N'ayant jamais été un grand admirateur du cinéaste, trouvant sa symétrie systématique étouffante et mécanique, "Isle of Dogs" représente une surprise de poids. Si on peut évoquer comme défaut une représentation culturelle du Japon parfois douteuse (le prologue, certains éléments iconographiques etc.) cela intervient dans une construction cinéphilique de son univers, l'utilisation d'une musique des "Sept Samouraïs" n'est pas anodine, sans que cela excuse les-dites maladresses.
Au delà de ça, Anderson livre une proposition de cinéma réjouissante, où son style donne enfin corps à son propos : celui d'un pouvoir écrasant, au sein duquel les laissés pour compte sont tout simplement évacués. Si on peut reprocher au récit d'expédier trop rapidement certains éléments décisifs (le passage de flambeau, la découverte de spot etc.), les décisions formelles, elles, ne flanchent jamais.

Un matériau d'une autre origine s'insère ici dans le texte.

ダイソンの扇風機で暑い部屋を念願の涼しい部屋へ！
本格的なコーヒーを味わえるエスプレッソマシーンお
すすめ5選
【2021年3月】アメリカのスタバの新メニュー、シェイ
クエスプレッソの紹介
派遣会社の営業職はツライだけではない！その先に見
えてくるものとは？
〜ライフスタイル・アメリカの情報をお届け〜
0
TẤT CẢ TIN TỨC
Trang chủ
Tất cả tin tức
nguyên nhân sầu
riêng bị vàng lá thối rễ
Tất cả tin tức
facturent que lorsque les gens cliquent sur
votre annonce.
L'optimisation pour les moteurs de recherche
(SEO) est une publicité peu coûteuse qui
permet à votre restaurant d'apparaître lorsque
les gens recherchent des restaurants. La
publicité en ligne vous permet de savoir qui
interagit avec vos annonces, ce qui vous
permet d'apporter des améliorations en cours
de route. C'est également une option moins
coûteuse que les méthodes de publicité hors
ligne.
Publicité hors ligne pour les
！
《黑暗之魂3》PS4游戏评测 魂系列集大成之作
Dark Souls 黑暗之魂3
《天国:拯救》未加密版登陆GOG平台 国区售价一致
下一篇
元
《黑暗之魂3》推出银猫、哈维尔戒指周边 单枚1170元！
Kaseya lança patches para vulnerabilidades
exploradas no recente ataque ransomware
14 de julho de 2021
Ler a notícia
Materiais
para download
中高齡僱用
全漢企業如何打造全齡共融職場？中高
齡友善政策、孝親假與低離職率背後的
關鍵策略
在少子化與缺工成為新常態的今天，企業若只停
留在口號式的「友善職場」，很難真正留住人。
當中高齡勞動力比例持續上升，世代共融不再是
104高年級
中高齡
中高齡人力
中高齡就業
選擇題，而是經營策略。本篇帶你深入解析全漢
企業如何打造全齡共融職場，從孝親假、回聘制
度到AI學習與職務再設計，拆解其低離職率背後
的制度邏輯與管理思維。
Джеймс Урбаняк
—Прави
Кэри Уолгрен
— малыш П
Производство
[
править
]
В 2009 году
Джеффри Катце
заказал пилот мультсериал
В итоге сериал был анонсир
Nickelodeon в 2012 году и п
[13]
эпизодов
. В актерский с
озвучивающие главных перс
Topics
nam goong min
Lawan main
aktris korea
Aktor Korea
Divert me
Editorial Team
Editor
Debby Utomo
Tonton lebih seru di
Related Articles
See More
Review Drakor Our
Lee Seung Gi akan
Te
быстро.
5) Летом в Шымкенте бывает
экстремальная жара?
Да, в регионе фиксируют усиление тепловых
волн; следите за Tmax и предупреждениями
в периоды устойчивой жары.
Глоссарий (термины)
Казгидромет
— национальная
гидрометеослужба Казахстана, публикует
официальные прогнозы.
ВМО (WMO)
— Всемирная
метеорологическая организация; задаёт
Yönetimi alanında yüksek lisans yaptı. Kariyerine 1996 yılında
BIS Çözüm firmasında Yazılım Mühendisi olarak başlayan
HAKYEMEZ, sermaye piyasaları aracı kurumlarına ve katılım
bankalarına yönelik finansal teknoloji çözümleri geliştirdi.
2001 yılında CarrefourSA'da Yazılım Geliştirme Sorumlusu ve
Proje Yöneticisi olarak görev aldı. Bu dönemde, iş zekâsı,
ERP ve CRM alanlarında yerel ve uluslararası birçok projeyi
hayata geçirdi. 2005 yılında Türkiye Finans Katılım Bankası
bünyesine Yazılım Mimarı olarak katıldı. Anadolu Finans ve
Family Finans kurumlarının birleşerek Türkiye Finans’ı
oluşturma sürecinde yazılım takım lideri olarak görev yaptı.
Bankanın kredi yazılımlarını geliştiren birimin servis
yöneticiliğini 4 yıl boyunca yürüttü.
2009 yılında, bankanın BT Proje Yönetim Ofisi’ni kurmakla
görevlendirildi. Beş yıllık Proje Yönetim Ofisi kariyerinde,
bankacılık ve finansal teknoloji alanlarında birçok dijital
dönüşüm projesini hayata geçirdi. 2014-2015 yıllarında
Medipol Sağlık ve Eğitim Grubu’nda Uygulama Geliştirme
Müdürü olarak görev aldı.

Le cinéaste, dans un geste impressionnant, questionne le pouvoir de l'image, aussi bien dans le récit, que dans sa mise en scène. Les split-screen, artificiels ou bien au sein même du cadre, se multiplient, Anderson démontrant que sa problématique principale est celle de la communication (les différentes langues, les médias etc.) et voit en l'image une solution, et une langue, universelle. En somme, c'est un renouvellement salvateur pour Anderson, qui emmène son cinéma vers des horizons inattendus.
Cependant, si le film est d'une grande richesse formelle et thématique, je ne peux m'empêcher de penser que mettre des mots sur les choix du réalisateur, bons comme mauvais, ce serait, finalement, en perdre la magie.